Snarl,
My rational is that I am on a 2008 MacBook White. Originally, I had a 2006 MacBook Black and a 2008 MacBook White which were in various states of disrepair. They’d been sitting in my closet at my parents house for like… 6 years? I had my parents mail them to me because I wanted to sell my 2012 13" MBP to cover rent while I saved up for something else. In the mean time, because I have a Mac Pro as my main editing machine, what I really needed was your typical school/work/media consumption laptop. I thought I could either deal with an old version of OS X or with Linux.
I was able to bring the MacBook Black back to life with Linux Mint 18.3 32bit, and I suspect it will handle 19 32bit (iirc, it is NOT a 64 bit processor) just fine.
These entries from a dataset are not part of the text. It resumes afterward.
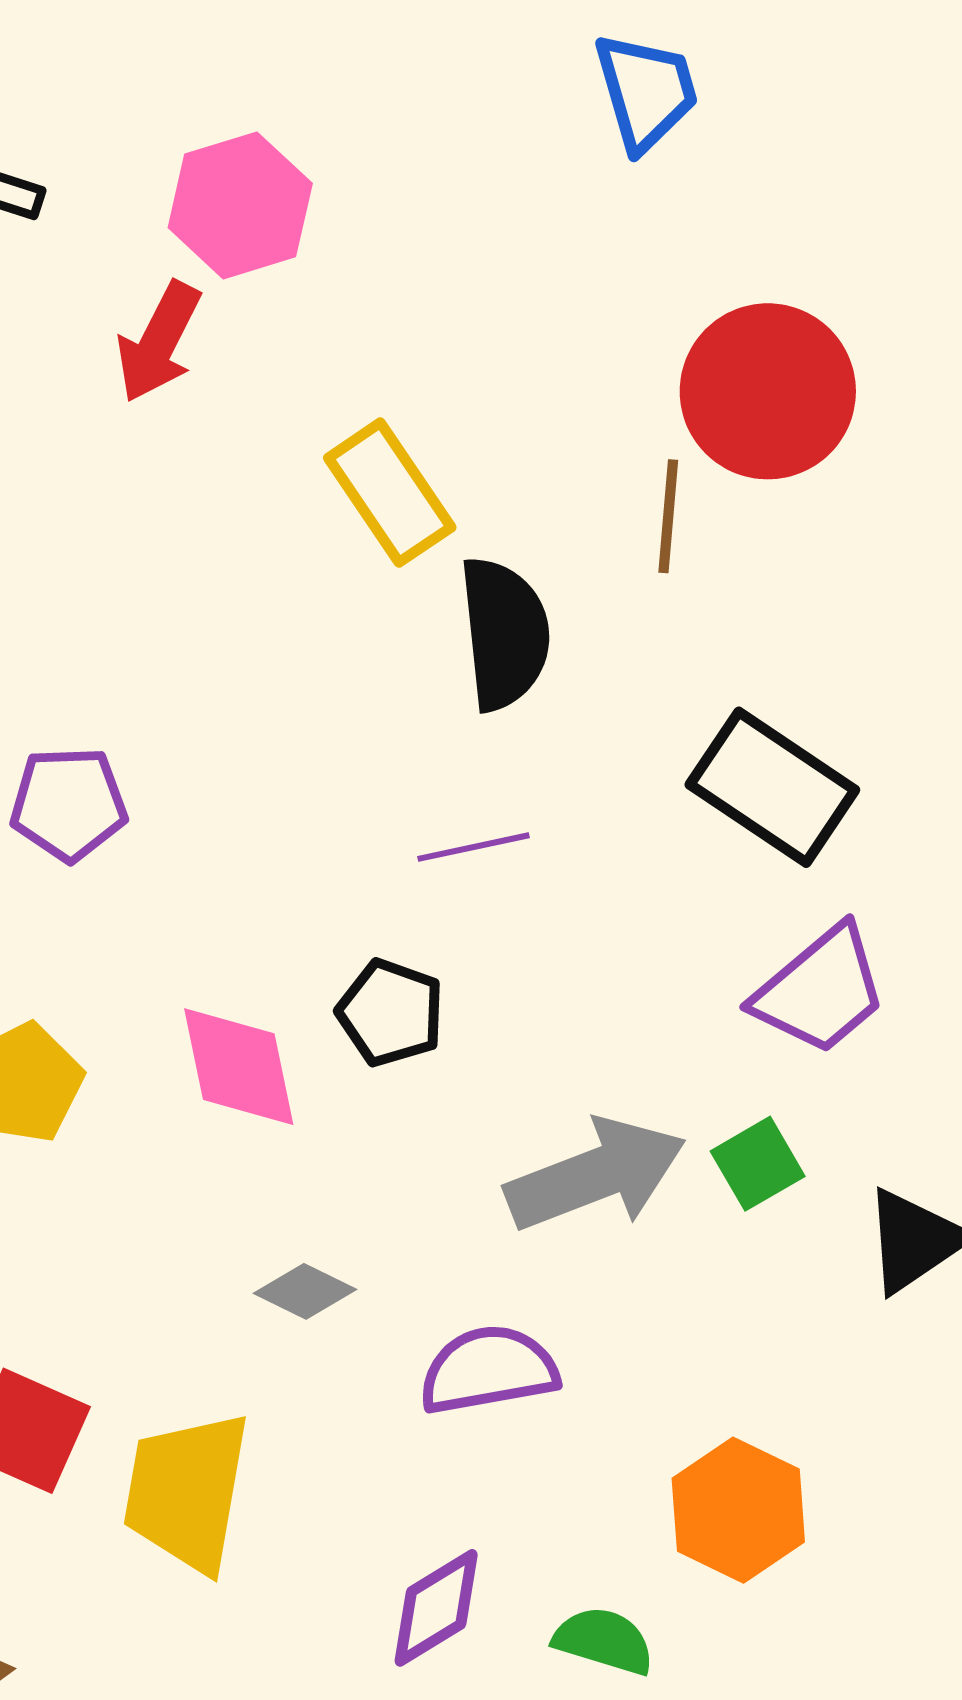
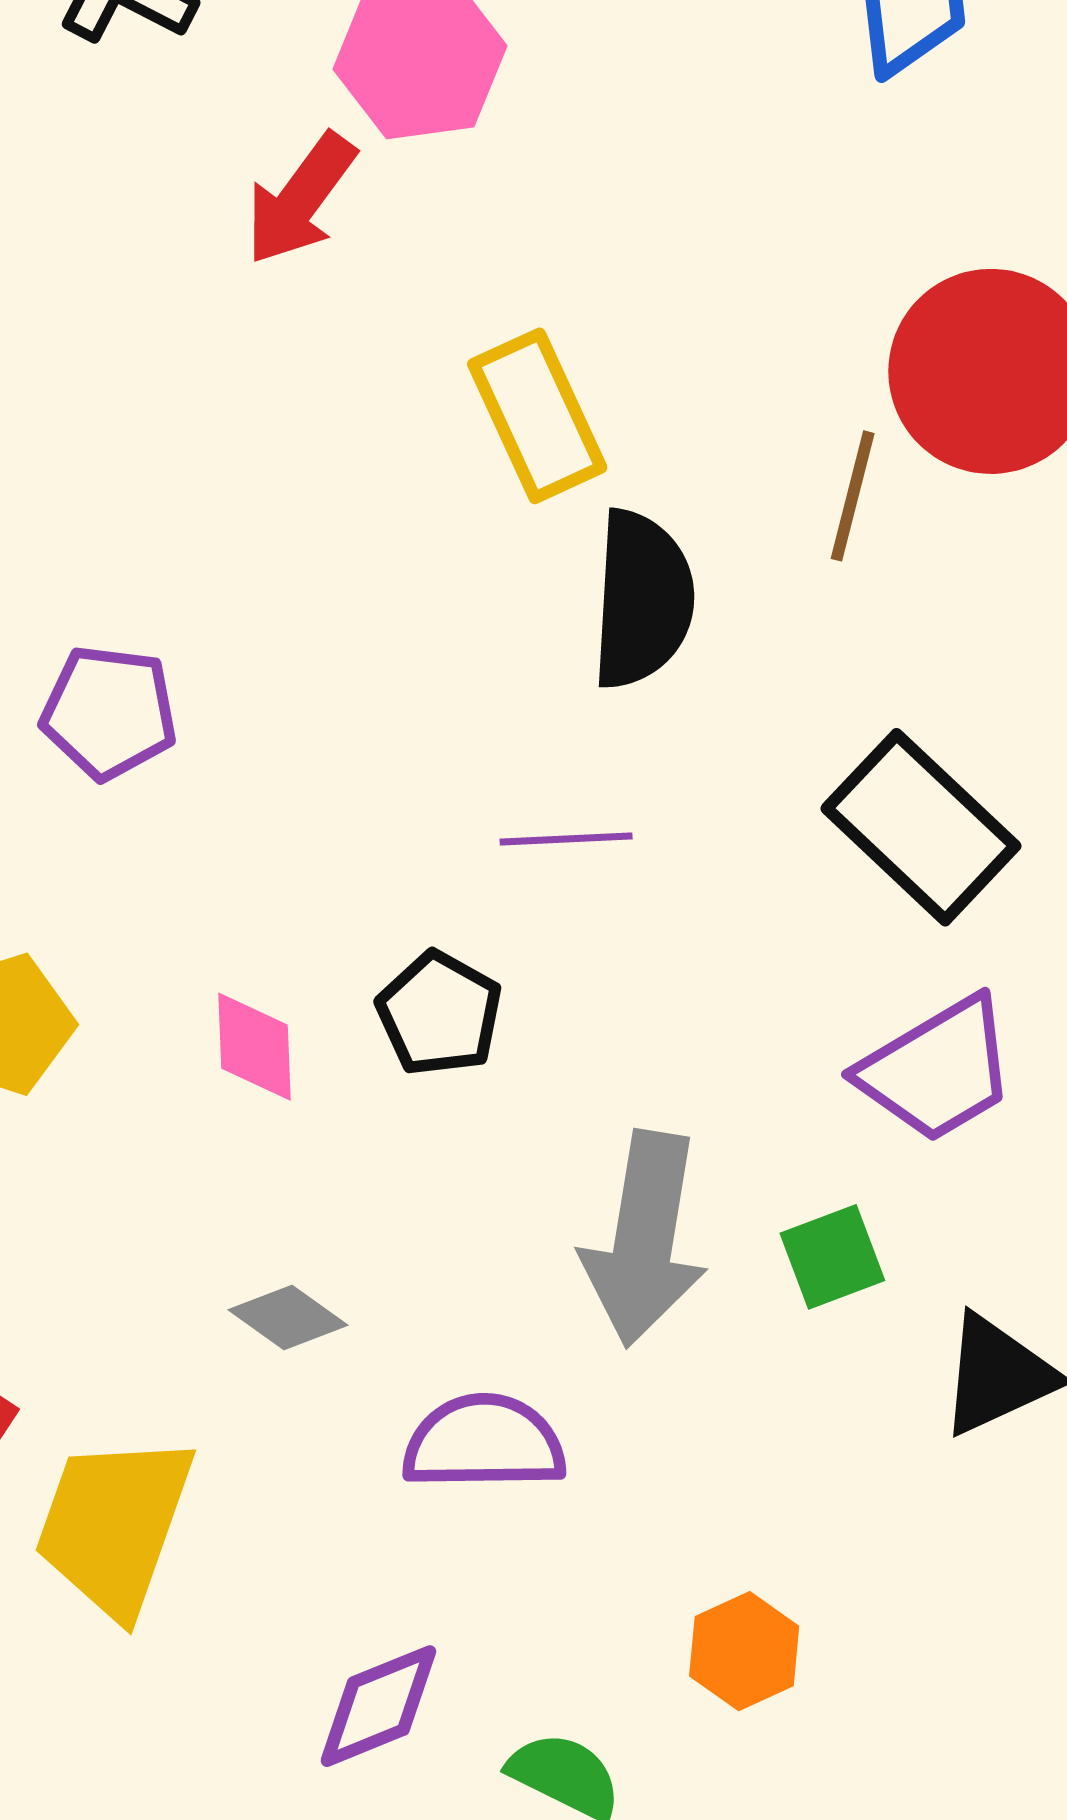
pink diamond: (239, 1067) -> (255, 1047), size x0.7
gray arrow: (596, 1175) -> (644, 1239), turned 111
orange hexagon: (738, 1510) -> (744, 1651), size x0.7

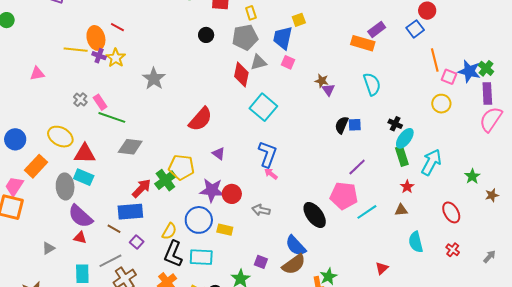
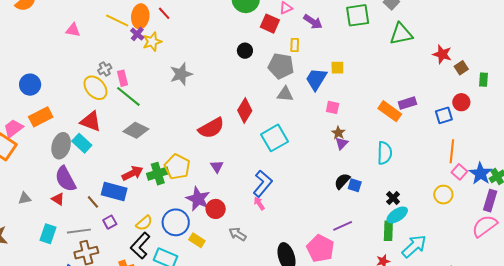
pink square: (288, 62) -> (333, 107), moved, turned -32
red diamond: (241, 74) -> (245, 110), moved
yellow ellipse: (60, 137) -> (95, 88), moved

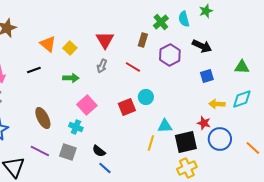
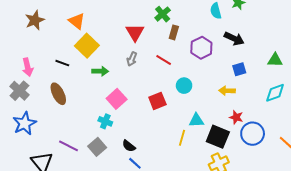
green cross: (161, 22) -> (163, 14), moved
orange triangle: (48, 44) -> (77, 21), moved
yellow square: (70, 48) -> (87, 46), moved, size x1.6
black line: (34, 70) -> (62, 63), turned 40
cyan circle: (146, 97) -> (184, 86), moved
yellow arrow: (217, 104) -> (227, 91), moved
brown ellipse: (43, 118) -> (58, 94), moved
black square: (186, 142) -> (218, 137), turned 35
gray square: (68, 152) -> (97, 147), turned 30

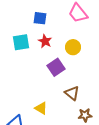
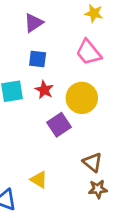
yellow circle: (73, 47) -> (82, 98), size x1.5
brown triangle: (72, 93) -> (93, 162), moved

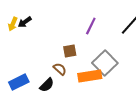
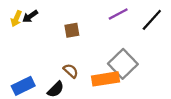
purple line: (91, 26) -> (118, 14), moved, turned 36
brown square: (70, 51) -> (72, 30), moved

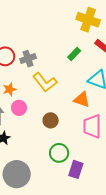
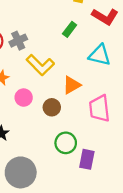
orange triangle: (82, 100) -> (72, 85), moved, turned -42
pink circle: (19, 108) -> (24, 98), moved

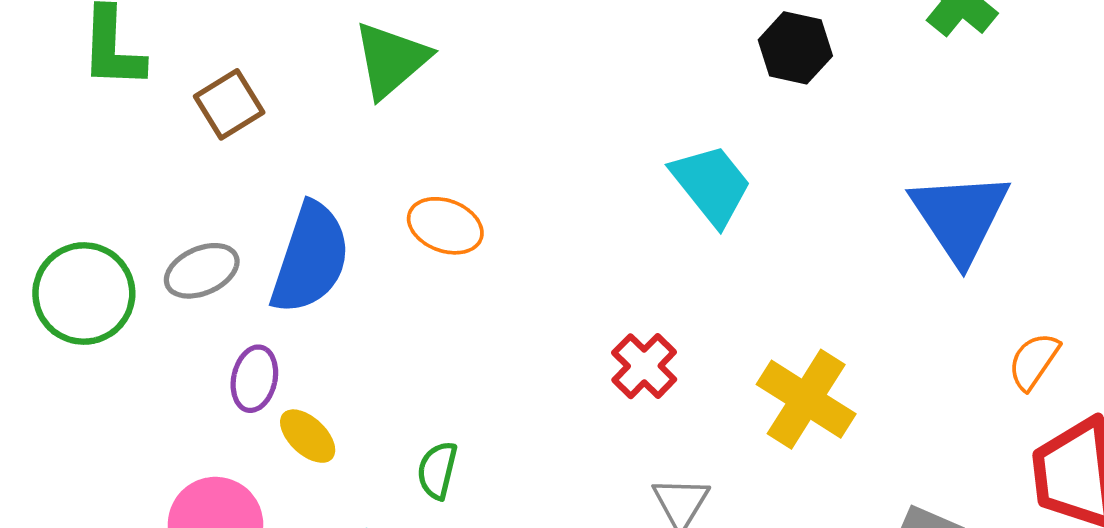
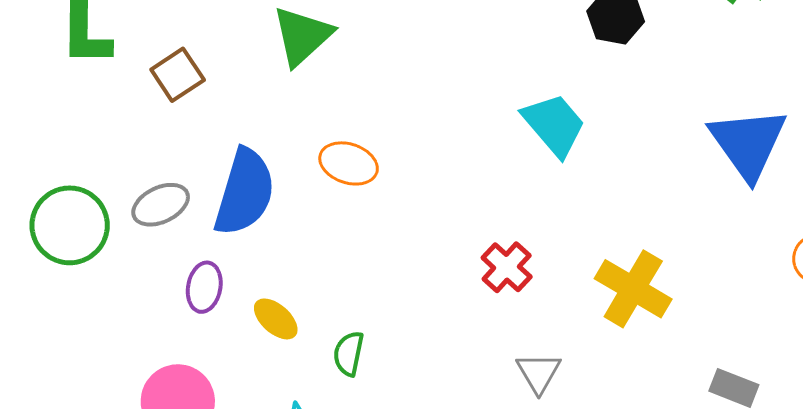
yellow ellipse: (308, 436) -> (276, 319), moved

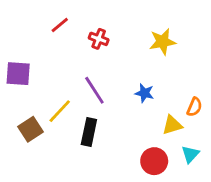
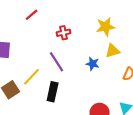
red cross: (99, 39) -> (64, 33), moved, turned -32
yellow triangle: (172, 125) -> (113, 51), moved

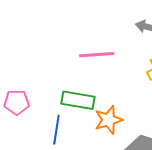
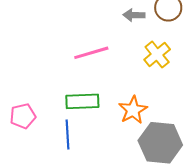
orange star: (108, 120) -> (133, 110), moved

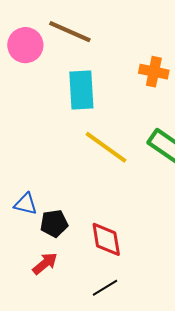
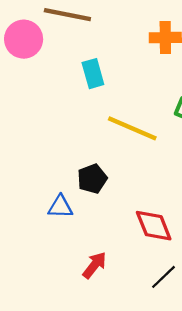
cyan rectangle: (81, 90) -> (93, 74), size x0.7
black pentagon: (54, 223) -> (92, 179), moved

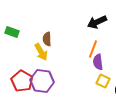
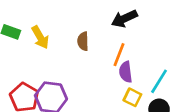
brown semicircle: (47, 39) -> (83, 41), moved
yellow arrow: (41, 52) -> (40, 37), moved

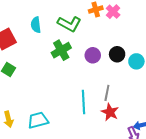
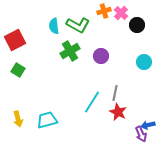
cyan semicircle: (36, 25) -> (54, 26), moved
black circle: (117, 54) -> (137, 25), moved
cyan line: (84, 102) -> (92, 102), turned 35

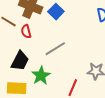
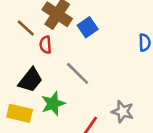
gray line: (55, 49) -> (78, 73), turned 65

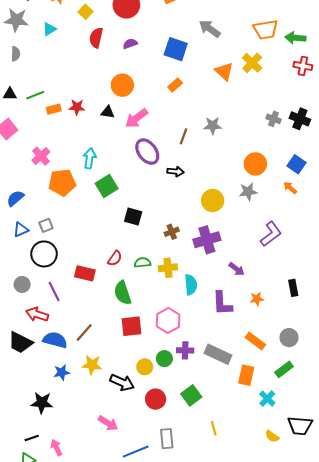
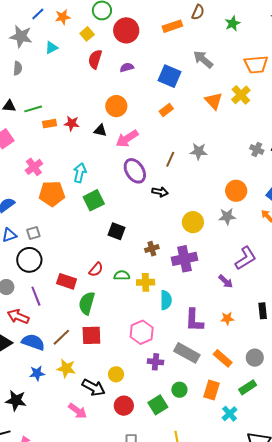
purple arrow: (237, 269) -> (226, 281), moved
green semicircle: (123, 293) -> (87, 303), moved, turned 30
red square: (131, 326) -> (91, 335), moved
gray rectangle: (218, 354) -> (187, 353), moved
green circle: (164, 359) -> (179, 390), moved
pink arrow: (108, 423) -> (78, 411), moved

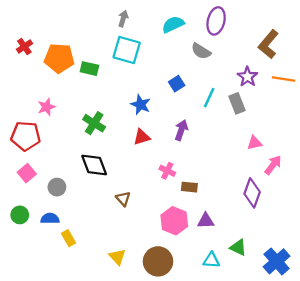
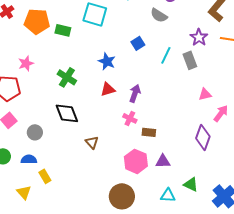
purple arrow: (181, 130) -> (135, 93), moved
yellow triangle: (117, 257) -> (24, 192), moved

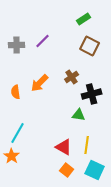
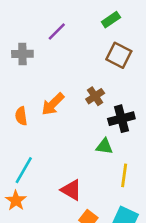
purple line: (43, 41) -> (57, 32), moved
yellow line: (87, 145) -> (124, 175), moved
red triangle: (64, 147) -> (71, 190), moved

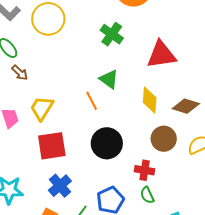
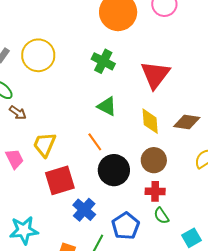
red triangle: (161, 55) -> (155, 75), turned -36
orange line: (92, 101) -> (95, 142), moved
brown circle: (164, 139) -> (154, 160), moved
blue cross: (60, 186) -> (84, 210), moved

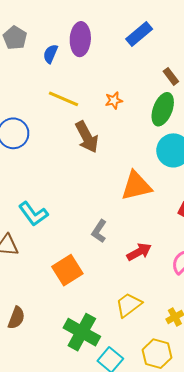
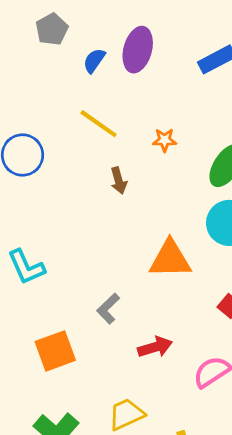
brown arrow: (87, 137) -> (119, 181), size x0.6

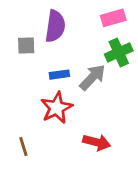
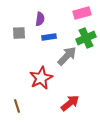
purple semicircle: (55, 26) -> (40, 19), size x0.6
blue rectangle: (59, 75) -> (49, 37), moved
red arrow: (97, 142) -> (70, 103), turned -54

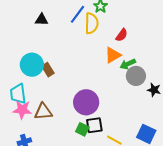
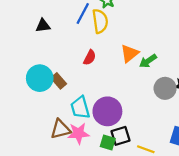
red semicircle: (122, 35) -> (90, 57), moved
gray circle: (136, 76) -> (165, 88), moved
cyan trapezoid: (18, 94) -> (80, 108), moved
pink star: (22, 110) -> (79, 133), moved

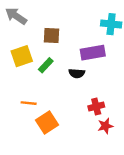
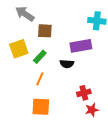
gray arrow: (16, 16) -> (25, 14), moved
orange line: (29, 103) -> (40, 79), moved, turned -72
orange square: (47, 123) -> (41, 107), turned 36

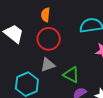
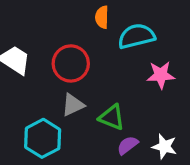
orange semicircle: (45, 15) -> (102, 17), moved

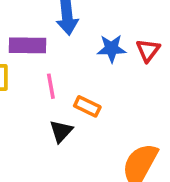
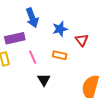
red triangle: (148, 50) -> (82, 40), moved
orange rectangle: (87, 106) -> (60, 55), moved

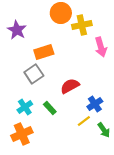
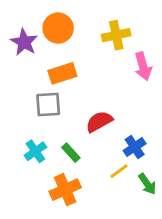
orange circle: (61, 13) -> (58, 28), moved
gray square: (34, 74) -> (48, 105), turned 30
orange cross: (22, 134) -> (65, 190), moved

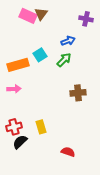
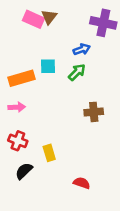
purple cross: (86, 19) -> (103, 23), size x1.5
cyan square: (40, 55) -> (48, 66), turned 32
red cross: (14, 127) -> (18, 141), moved, turned 35

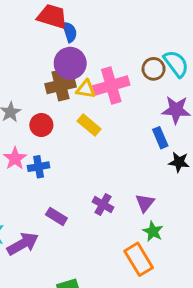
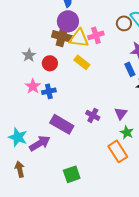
brown cross: (61, 85) -> (62, 36), turned 30
pink cross: (111, 85) -> (96, 35), size x0.7
yellow triangle: (86, 89) -> (79, 38), size x1.5
purple rectangle: (56, 216) -> (62, 124), size x1.6

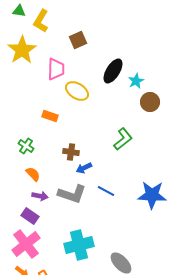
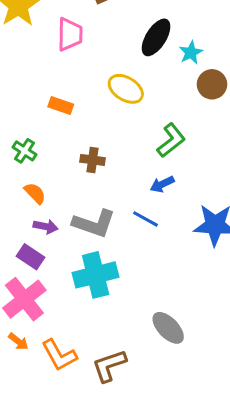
yellow ellipse: (77, 91) -> (126, 89), moved
blue arrow: (84, 168) -> (162, 184), moved
cyan cross: (79, 245) -> (96, 275), moved

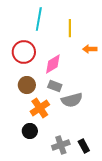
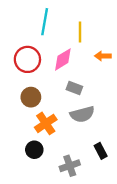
pink diamond: (53, 64) -> (63, 59), moved
gray rectangle: (55, 86) -> (74, 88), moved
black rectangle: (84, 146) -> (101, 151), moved

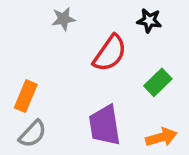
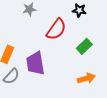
purple trapezoid: (105, 125) -> (35, 63), moved

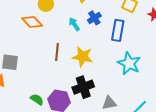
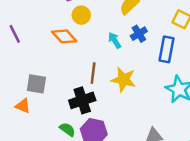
black cross: (83, 87) -> (82, 100), moved

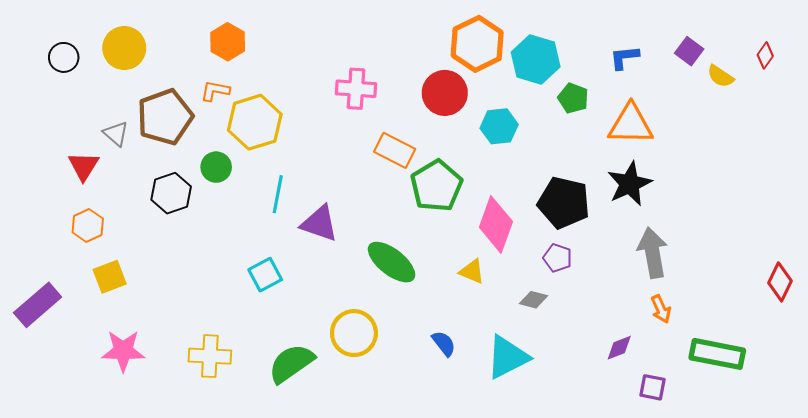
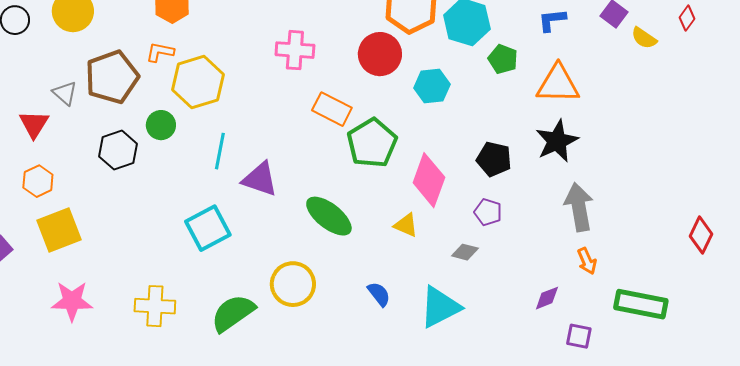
black pentagon: (564, 203) -> (494, 159), size x0.7
cyan square: (265, 275) -> (208, 228), size x1.4
yellow square: (110, 277) -> (59, 230), size x1.4

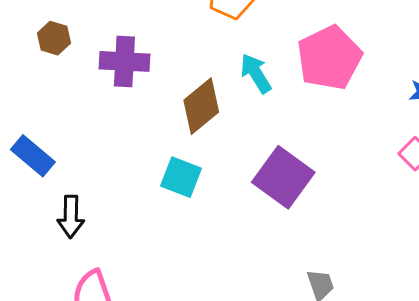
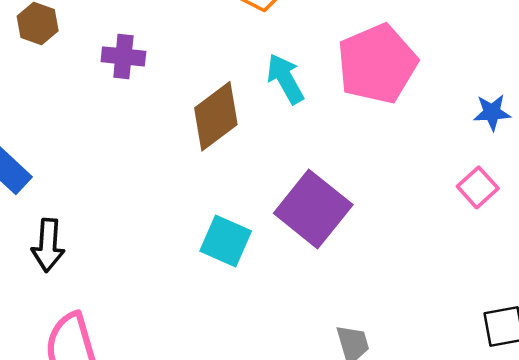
purple cross: (124, 61) -> (123, 56), size x0.7
cyan square: (181, 177) -> (226, 241), moved

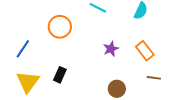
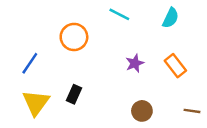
brown line: (154, 78) -> (192, 111), moved

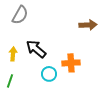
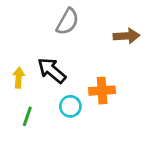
gray semicircle: (20, 15) -> (68, 22), moved
green line: (10, 81) -> (27, 116), moved

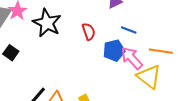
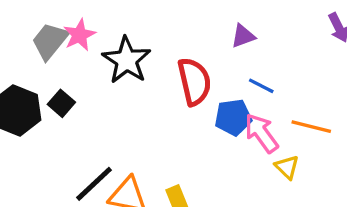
red semicircle: (89, 32) -> (194, 81), size x1.6
yellow triangle: (149, 77) -> (287, 167), size x0.6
I was able to get Snow Leopard on it, but nothing past that. Compared to Linux Mint 18.3 Sylvia, Snow Leo was ancient and most services wouldn’t work on it, it was hell finding a compatible browser, etc. It just didn’t do much at all in the modern world.
The MacBook White had some parts working, some not. It only supports up to Lion 10.7.5. Also just not good enough. I ordered another MacBook White for about $100 that was supposedly missing some parts. Its ram was corroded and its battery is now dead, but the ram and battery from the other MacBook White and a couple of other internal parts, and this is the computer I’ve done this write up on now. Before, I had two (potentially three) computers headed towards the dump, now I have one very solid office tasks machine (the MBB) and one solid machine for everything EXCEPT high level video editing and photo editing. And I have quite a few spare bits and pieces that can be used on both of them if I need them.
In your case, I would continue to use El Cap if you are not concerned about security and it still “just works.” I couldn’t (yet) put my main computer, the Mac Pro, on Linux because I’d have to completely change my workflow for video editing and photo editing, and it’s not worth it, even though my Mac Pro is now cut off from Mojave and will be stuck on High Sierra.
However, at some point, Linux setup and workflow changes, especially for you, MAY be a change that is worth it to keep a modern operating system on your machine. The question is, what do you do with the iMac? If it isn’t specialised, then maybe you can suffer the temporary immediate pain for the gain of a much longer life of your machine?